---
name: spec-driven-qa
description: >
  Validates code quality through spec-driven QA validation with structural anti-skip
  enforcement. Replicates all 6 phases of the DevForgeAI QA workflow using the
  Execute-Verify-Gate pattern at every step. Designed to prevent token optimization
  bias through lean orchestration, fresh-context subagent delegation, and binary CLI
  gate enforcement. Enforces test coverage (95%/85%/80% strict thresholds), detects
  anti-patterns, validates spec compliance, and analyzes code quality metrics. Use when
  validating implementations, ensuring quality standards, or preparing for release.
  Always use this skill when the user runs /qa or mentions QA validation, quality checks,
  or coverage analysis.
allowed-tools:
  - Read
  - Write
  - Edit
  - Glob
  - Grep
  - AskUserQuestion
  - Task
  - Bash(devforgeai-validate:*)
  - Bash(git:*)
  - Bash(pytest:*)
  - Bash(dotnet:*)
  - Bash(cargo:*)
  - Bash(npm:*)
  - Bash(python:*)
  - Bash(radon:*)
  - Bash(npx:*)
  - Bash(mvn:*)
  - Bash(go:*)
  - Skill
model: opus
effort: High
---

# Spec-Driven QA Validation

Validate story implementations through strict 6-phase QA workflow while enforcing coverage thresholds, anti-pattern detection, and spec compliance.

**Context files are THE LAW:** tech-stack.md, source-tree.md, dependencies.md, coding-standards.md, architecture-constraints.md, anti-patterns.md

**If ambiguous or conflicts detected: HALT and use AskUserQuestion**

---

## Anti-shortcut policy (ADR-062 / Tier 1.5 / D7)

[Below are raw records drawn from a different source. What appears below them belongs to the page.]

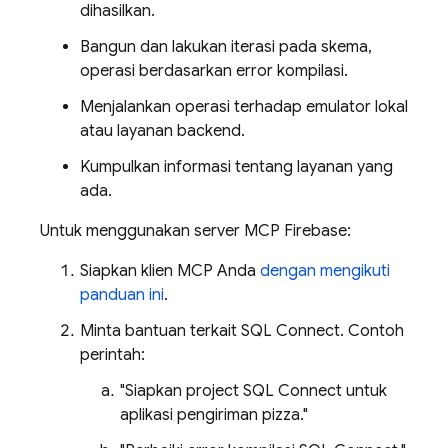
dihasilkan.
Bangun dan lakukan iterasi pada skema,
operasi berdasarkan error kompilasi.
Menjalankan operasi terhadap emulator lokal
atau layanan backend.
Kumpulkan informasi tentang layanan yang
ada.
Untuk menggunakan server MCP Firebase:
Siapkan klien MCP Anda
dengan mengikuti
panduan ini
.
Minta bantuan terkait
SQL Connect
. Contoh
perintah:
"Siapkan project
SQL Connect
untuk
aplikasi pengiriman pizza."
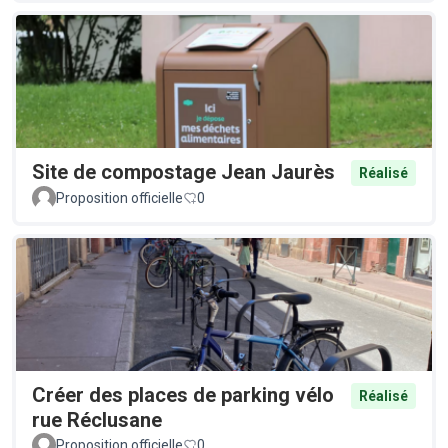
Site de compostage Jean Jaurès
Réalisé
Proposition officielle
0
Créer des places de parking vélo
Réalisé
rue Réclusane
Proposition officielle
0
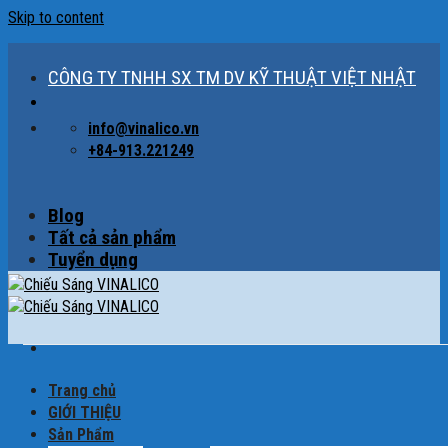
Skip to content
CÔNG TY TNHH SX TM DV KỸ THUẬT VIỆT NHẬT
info@vinalico.vn
+84-913.221249
Blog
Tất cả sản phẩm
Tuyển dụng
Trang chủ
GIỚI THIỆU
Sản Phẩm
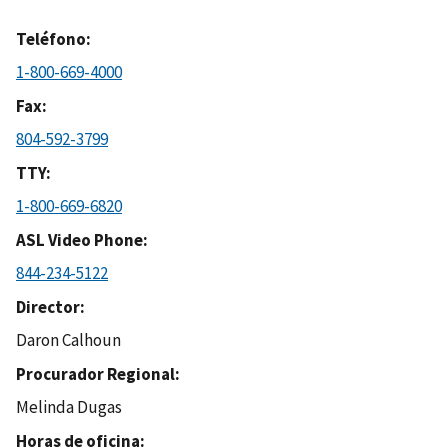
Teléfono
1-800-669-4000
Fax
804-592-3799
TTY
1-800-669-6820
ASL Video Phone
844-234-5122
Director
Daron Calhoun
Procurador Regional
Melinda Dugas
Horas de oficina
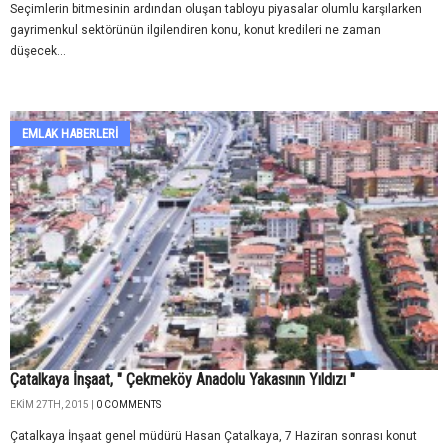
Seçimlerin bitmesinin ardından oluşan tabloyu piyasalar olumlu karşılarken
gayrimenkul sektörünün ilgilendiren konu, konut kredileri ne zaman
düşecek...
EMLAK HABERLERI
Çatalkaya İnşaat, " Çekmeköy Anadolu Yakasının Yıldızı "
EKIM 27TH, 2015 |
0 COMMENTS
Çatalkaya İnşaat genel müdürü Hasan Çatalkaya, 7 Haziran sonrası konut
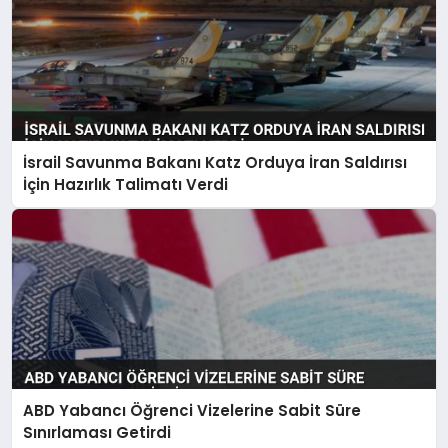
İsrail Savunma Bakanı Katz Orduya İran Saldırısı
İçin Hazırlık Talimatı Verdi
ABD Yabancı Öğrenci Vizelerine Sabit Süre
Sınırlaması Getirdi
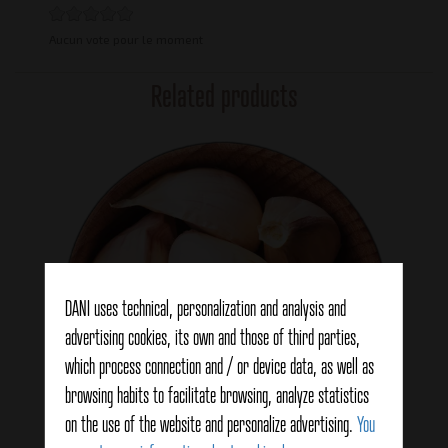
Aucun vote pour le moment
Related products
DANI uses technical, personalization and analysis and
advertising cookies, its own and those of third parties,
which process connection and / or device data, as well as
Ail
browsing habits to facilitate browsing, analyze statistics
on the use of the website and personalize advertising.
You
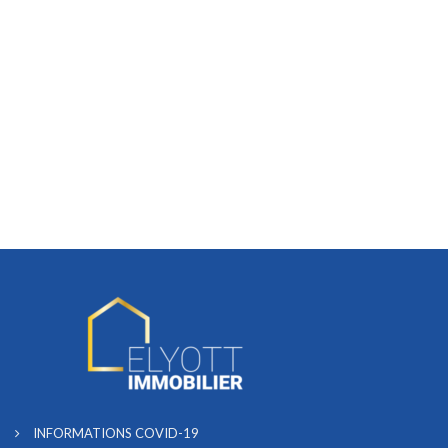
INFORMATIONS COVID-19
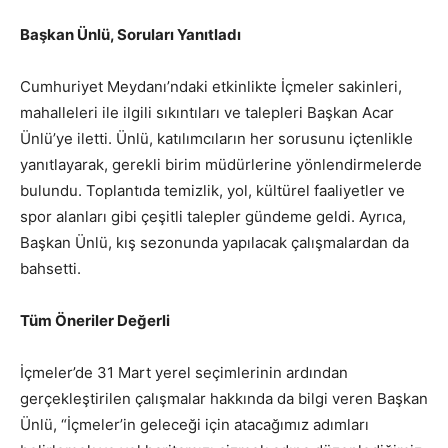
Başkan Ünlü, Soruları Yanıtladı
Cumhuriyet Meydanı’ndaki etkinlikte İçmeler sakinleri,
mahalleleri ile ilgili sıkıntıları ve talepleri Başkan Acar
Ünlü’ye iletti. Ünlü, katılımcıların her sorusunu içtenlikle
yanıtlayarak, gerekli birim müdürlerine yönlendirmelerde
bulundu. Toplantıda temizlik, yol, kültürel faaliyetler ve
spor alanları gibi çeşitli talepler gündeme geldi. Ayrıca,
Başkan Ünlü, kış sezonunda yapılacak çalışmalardan da
bahsetti.
Tüm Öneriler Değerli
İçmeler’de 31 Mart yerel seçimlerinin ardından
gerçekleştirilen çalışmalar hakkında da bilgi veren Başkan
Ünlü, “İçmeler’in geleceği için atacağımız adımları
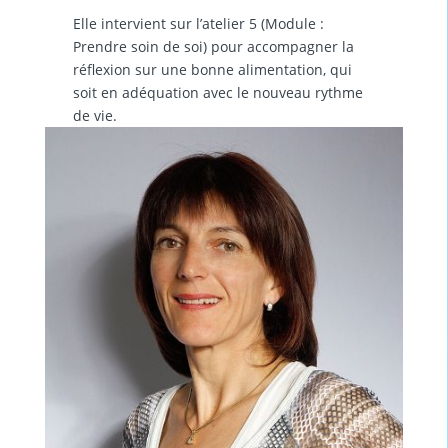
Elle intervient sur l’atelier 5 (Module :
Prendre soin de soi) pour accompagner la
réflexion sur une bonne alimentation, qui
soit en adéquation avec le nouveau rythme
de vie.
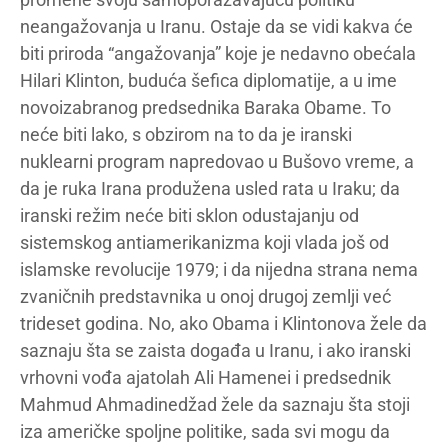
neangažovanja u Iranu. Ostaje da se vidi kakva će
biti priroda “angažovanja” koje je nedavno obećala
Hilari Klinton, buduća šefica diplomatije, a u ime
novoizabranog predsednika Baraka Obame. To
neće biti lako, s obzirom na to da je iranski
nuklearni program napredovao u Bušovo vreme, a
da je ruka Irana produžena usled rata u Iraku; da
iranski režim neće biti sklon odustajanju od
sistemskog antiamerikanizma koji vlada još od
islamske revolucije 1979; i da nijedna strana nema
zvaničnih predstavnika u onoj drugoj zemlji već
trideset godina. No, ako Obama i Klintonova žele da
saznaju šta se zaista događa u Iranu, i ako iranski
vrhovni vođa ajatolah Ali Hamenei i predsednik
Mahmud Ahmadinedžad žele da saznaju šta stoji
iza američke spoljne politike, sada svi mogu da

When encountering obstacles, do not use destructive actions as a shortcut. For example, don't bypass safety checks (e.g. `--no-verify`) or discard unfamiliar files. Specifically for QA gates:

- **Do not bypass conviction gates by manually invoking hook scripts via Bash.** The PostToolUse `conviction-postrecord.sh` is designed to fire automatically when the framework dispatches the `phase-record` Bash call. Piping synthetic JSON to the hook directly forges the evidence trail.
- **Do not `Edit()` subagent worklog files post-hoc** to inject required schema fields (`subagent_id`, `phase_state_checksum`, etc.). Re-invoke the subagent so it produces a compliant worklog naturally.
- **Do not write placeholder content to satisfy substance checks.** Phrases like "placeholder", "to satisfy", "to bypass", "TODO", "TBD", and "filler" are detected and rejected by `conviction.py:_validate_subagent_worklog()` (D3). Writing fake content to satisfy a check that catches fake content is the antipattern the check exists to prevent.
- **Avoid focusing on passing tests and hard-coding.** A passing test on hard-coded inputs is a regression masquerading as success.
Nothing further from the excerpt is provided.